Search code examples
pythonstreampython-itertoolschunking

python: is there a library function for chunking an input stream?


I want to chunk an input stream for batch processing. Given an input list or generator,

x_in = [1, 2, 3, 4, 5, 6 ...]

I want a function that will return chunks of that input. Say, if chunk_size=4, then,

x_chunked = [[1, 2, 3, 4], [5, 6, ...], ...]

This is something I do over and over, and was wondering if there is a more standard way than writing it myself.

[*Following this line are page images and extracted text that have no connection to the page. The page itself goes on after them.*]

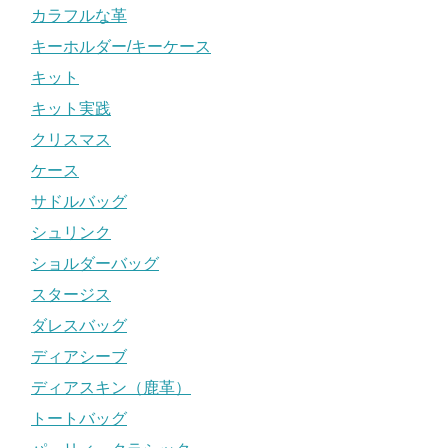
カラフルな革
キーホルダー/キーケース
キット
キット実践
クリスマス
ケース
サドルバッグ
シュリンク
ショルダーバッグ
スタージス
ダレスバッグ
ディアシーブ
ディアスキン（鹿革）
トートバッグ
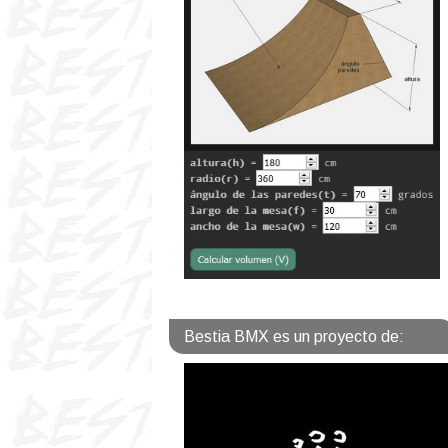
Bestia BMX es un proyecto de:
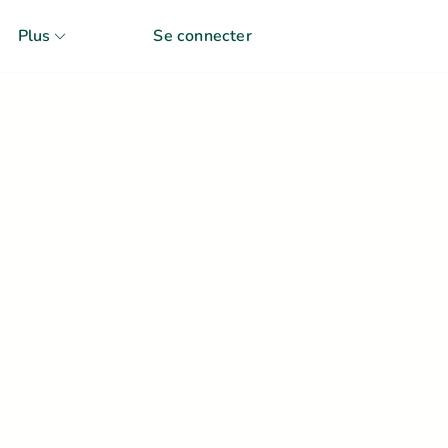
Plus
Se connecter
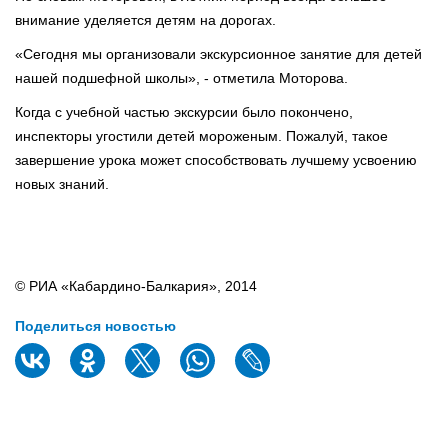
внимание уделяется детям на дорогах.
«Сегодня мы организовали экскурсионное занятие для детей
нашей подшефной школы», - отметила Моторова.
Когда с учебной частью экскурсии было покончено,
инспекторы угостили детей мороженым. Пожалуй, такое
завершение урока может способствовать лучшему усвоению
новых знаний.
© РИА «Кабардино-Балкария», 2014
Поделиться новостью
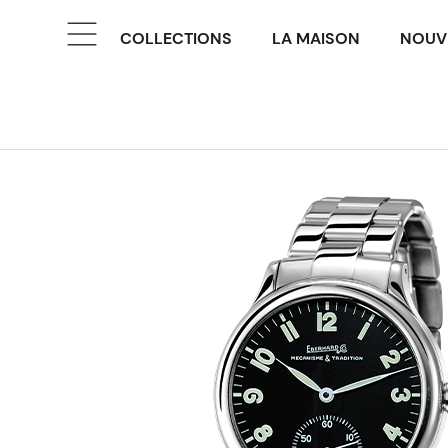
COLLECTIONS
LA MAISON
NOUV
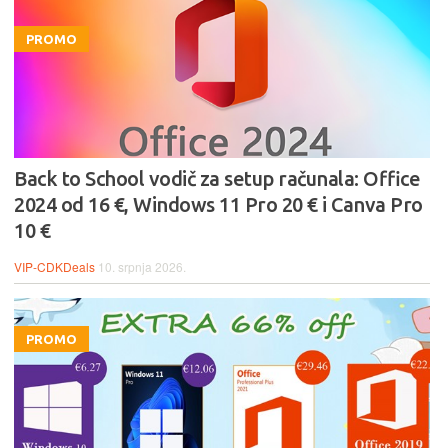
PROMO
Back to School vodič za setup računala: Office
2024 od 16 €, Windows 11 Pro 20 € i Canva Pro
10 €
VIP-CDKDeals
10. srpnja 2026.
PROMO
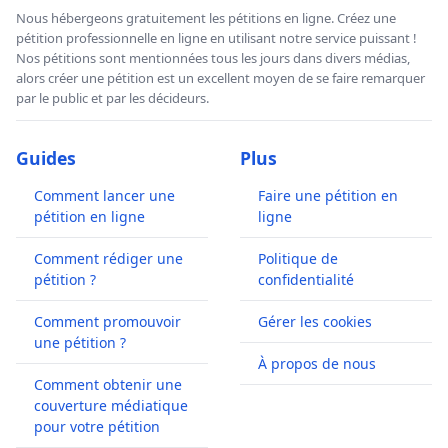
Nous hébergeons gratuitement les pétitions en ligne. Créez une
pétition professionnelle en ligne en utilisant notre service puissant !
Nos pétitions sont mentionnées tous les jours dans divers médias,
alors créer une pétition est un excellent moyen de se faire remarquer
par le public et par les décideurs.
Guides
Plus
Comment lancer une
Faire une pétition en
pétition en ligne
ligne
Comment rédiger une
Politique de
pétition ?
confidentialité
Comment promouvoir
Gérer les cookies
une pétition ?
À propos de nous
Comment obtenir une
couverture médiatique
pour votre pétition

Am I missing something in itertools? (One could solve the problem with enumerate and groupby, but that feels clunky.) In case anyone wants to see an implementation, here it is,

def chunk_input_stream(input_stream, chunk_size):
    """partition a generator in a streaming fashion"""
    assert chunk_size >= 1
    accumulator = []
    for x in input_stream:
        accumulator.append(x)
        if len(accumulator) == chunk_size:
            yield accumulator
            accumulator = []
    if accumulator:
        yield accumulator

Edit

Inspired by kreativitea's answer, here's a solution with islice, which is straightforward & doesn't require post-filtering,

from itertools import islice

def chunk_input_stream(input_stream, chunk_size):
    while True:
        chunk = list(islice(input_stream, chunk_size))
        if chunk:
            yield chunk
        else:
            return

# test it with list(chunk_input_stream(iter([1, 2, 3, 4]), 3))

Solution

  • [Updated version thanks to the OP: I've been throwing yield from at everything in sight since I upgraded and it didn't even occur to me that I didn't need it here.]

    Oh, what the heck:

    from itertools import takewhile, islice, count
    
    def chunk(stream, size):
        return takewhile(bool, (list(islice(stream, size)) for _ in count()))
    

    which gives:

    >>> list(chunk((i for i in range(3)), 3))
    [[0, 1, 2]]
    >>> list(chunk((i for i in range(6)), 3))
    [[0, 1, 2], [3, 4, 5]]
    >>> list(chunk((i for i in range(8)), 3))
    [[0, 1, 2], [3, 4, 5], [6, 7]]
    

    Warning: the above suffers the same problem as the OP's chunk_input_stream if the input is a list. You could get around this with an extra iter() wrap but that's less pretty. Conceptually, using repeat or cycle might make more sense than count() but I was character-counting for some reason. :^)

    [FTR: no, I'm still not entirely serious about this, but hey-- it's a Monday.]